Fishhooks don’t belong in treetops. Lines get tangled and knotted, and the fisherman goes home empty-handed. Unless, of course, someone expertly untangles lines, sets things right, and helps the fisherman cast the lines properly.
My dad and I actually enjoyed fishing together. He did more for me than help me get my fishhooks out of treetops though. He taught me values, discipline, appreciation for life and learning, and so much more. He helped me to recall the simpler times of my youth and the incidents that shaped my personality. He reminded me that my relationship with the Heavenly Father is even more important than my relationship with my earthly father.
I wish that all fathers had his wisdom. I wish that all daughters could connect with their fathers, learning from them and depending upon them to help them mature into happy young women. I wish that all fathers and daughters could share wonderful memories.
That’s why I am sharing my Christmas present. . . .
Daddy had been inspired to give his seven children a gift, a book of letters. . . . I opened my letter and removed the single sheet of paper.
Nov. 30, 1995
Dear Wood,
I’m writing all you kids and telling them some of the things I remember. I’m going to put them all together and send each one of you a copy when I get them. I want you to mail mine back and a copy of some of the things you remember.
I remember one time you got a reaction to a bee sting. Boy, were we worried!
I remember how Ramona gave you her lessons when she started to school.

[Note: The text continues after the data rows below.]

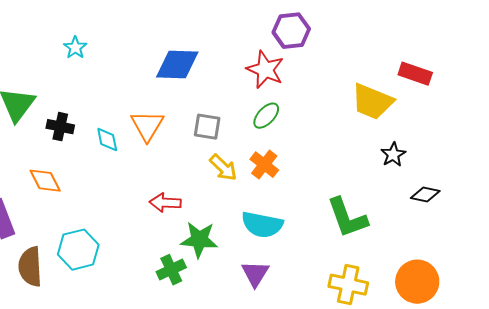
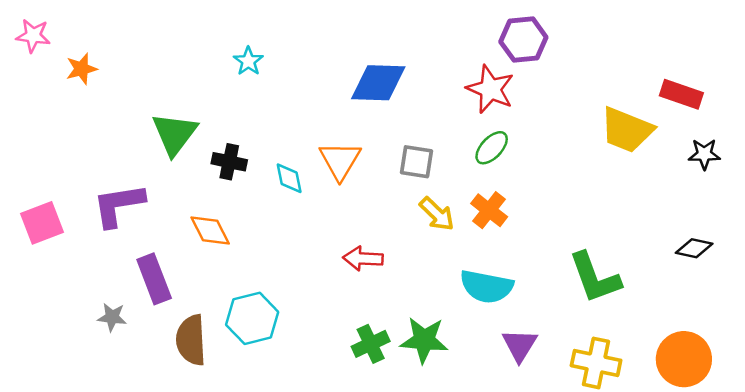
black star: (393, 155) -> (704, 154), moved, turned 30
green star: (199, 240) -> (424, 340), moved
purple triangle: (255, 274) -> (520, 345), moved

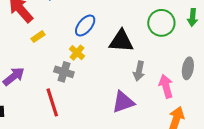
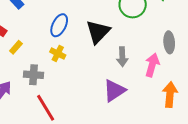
black triangle: (121, 41) -> (98, 32), turned -36
gray cross: (64, 72) -> (34, 75), moved
pink arrow: (166, 86) -> (152, 65), turned 45

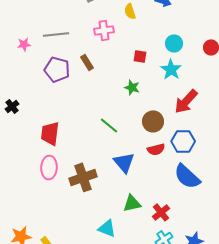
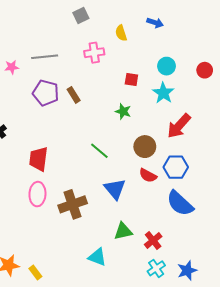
brown rectangle: (87, 62) -> (74, 95), moved
red semicircle: (156, 149) -> (148, 175), turned 42

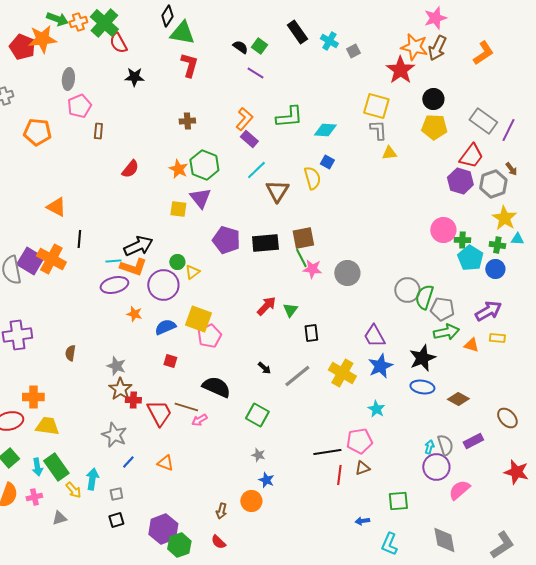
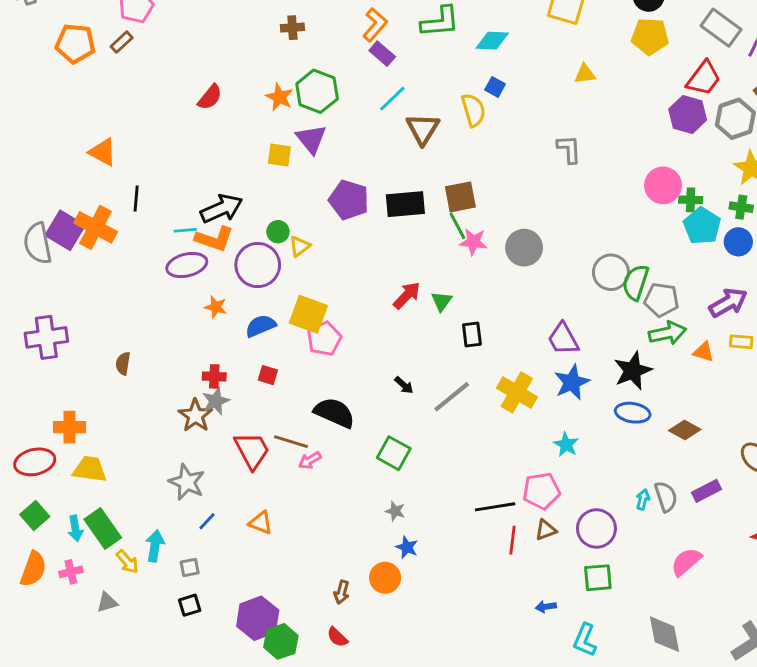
gray L-shape: (378, 130) -> (569, 149), moved
brown rectangle: (98, 131) -> (122, 42), moved, turned 42
gray star: (116, 366) -> (216, 401), moved, turned 30
red cross: (133, 400) -> (214, 376), moved
purple circle: (436, 467) -> (596, 528), moved

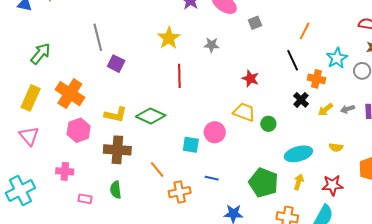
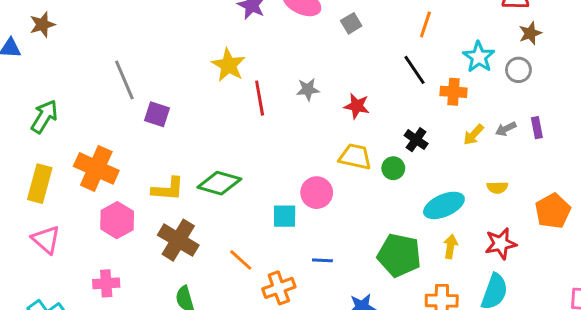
gray star: (211, 45) -> (308, 89), moved
red line: (179, 76) -> (260, 98), moved
black cross: (301, 100) -> (416, 140), moved
brown cross: (117, 150) -> (178, 240), turned 36

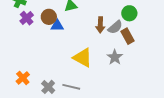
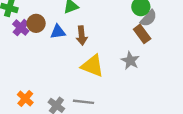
brown circle: (49, 17) -> (36, 23), moved
brown arrow: (100, 25) -> (82, 35), moved
gray semicircle: (115, 27) -> (149, 18), moved

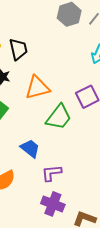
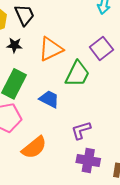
blue trapezoid: (30, 148) -> (49, 99), moved

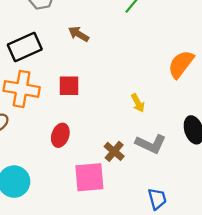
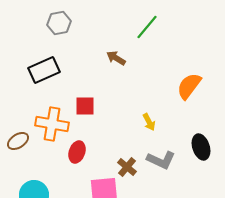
brown arrow: (79, 34) -> (116, 58), moved
orange cross: (22, 89) -> (52, 124), moved

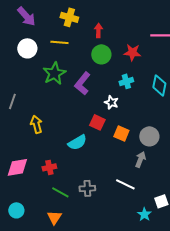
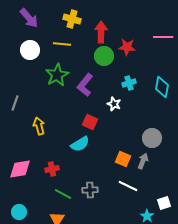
red arrow: (98, 30) -> (101, 32), size x1.5
red star: (132, 52) -> (127, 47), moved
red square: (97, 122) -> (90, 122), moved
orange square: (121, 133) -> (123, 159), moved

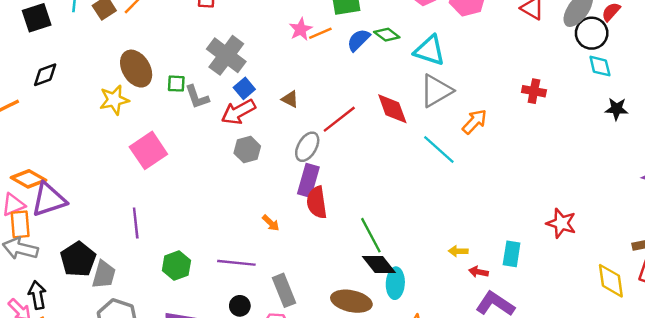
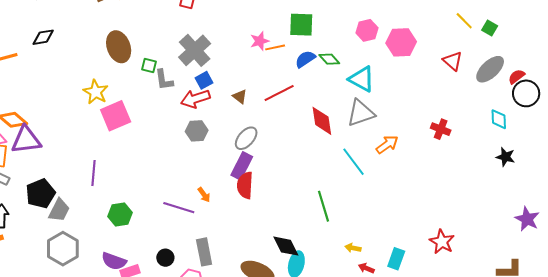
black circle: (592, 33) -> (526, 93), moved
yellow star: (114, 100) -> (96, 92), moved, turned 30
red line: (339, 119) -> (279, 93), moved
green line: (371, 235) -> (323, 206), moved
purple line: (236, 263) -> (179, 208), moved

I remember one time we were at Chapel at a wedding. You weren’t very big. You said, “Daddy, let’s me and you get married.”
I remember one time on the 4th of July you and Ramona and your mother and I were down at Cairo for supper. It came a flood. You said, “I told you it was going to come a shower.”
I remember how you liked the organ at New Burnside and said, “It’s amazing how much you can learn in so short a time.” Dad
. . .That very afternoon I curled up on the sofa to begin my response. I had learned long ago that a promise made to Daddy had to be kept. The Kleenex box beside me, I let memory after memory flow to the page, adhering to no organizational method. The students in my composition classes would have given me a D. But Daddy didn’t care about grammar or structure. He wanted memories, and he wanted them immediately.
Dec. 10, 1995
Dear Daddy,
One of the things I remember is that you always refused to let us say, “I can’t.” We either figured out a solution to our problem, or we stopped complaining out loud, because those words were forbidden.
I remember that you bought the chihuahua Tinker for Ramona and me when I won the spelling contest in sixth grade.
I remember your singing of “It’s Real.” You certainly were hard to accompany, but I can still hear you singing that song.
You always insisted that we get an education. You said, “Get your education. Nobody can take it away from you.”
You spanked me once for going to bed the wrong way. You told me to take one route, and I chose to go another—under the quilt Mother had in frames.
Once Mother was reluctant to let Ramona and me ride the bus to a ballgame. Sadly we watched the bus pass our house in Cypress. Two minutes later you came home. You decided quickly that there was no reason we couldn’t go, so you chased the bus to West Vienna where we boarded the bus and went on to the game.
You paid me to type about a dozen bulletins for Tunnel Hill Church twice a month.
You took me fishing the day before I began my senior year in high school. I caught lots of catfish and a few trees.
I remember meeting you in the back yard at New Burnside on November 3, 1971. You put your arms around Ramona and me and said, “Girls, we’ve lost your mother.”
On September 28, 1981, you beamed when you saw Elena. You said, “This is the only grandbaby I’ve ever seen on the day of its birth.”
I remember that you preached a seven-minute sermon one Sunday night because you knew all of us teenagers wanted to go to Harrisburg. I don’t remember why we wanted to go, but I think the sermon was “The Rooster Crowed.”
I remember what Harlan Basham said about you at a revival at West Eden. He said, “Marion Mosley gives and gives until it hurts. And then he gives some more.”
Thanks for giving me these memories. I love you. Wilda Ruth
. . .One year when I reread the letters, I realized that the book had a flaw. While Daddy’s letter to me and my letter to him captured a major part of my growing up, I always had to fill in the details of each incident when anyone outside the family or even younger family members read the letters. “Just the facts, ma’am” was not enough. If I organized our memories and elaborated on them, giving details that Daddy had had no time for earlier, I could clarify what it was like growing up in the simpler times of the fifties and sixties, how it felt to be a part of a minister’s family in a small community of Christian believers. Perhaps more importantly, people would see what a blessing our Heavenly Father bestowed on me when he gave me my earthly father, Daddy.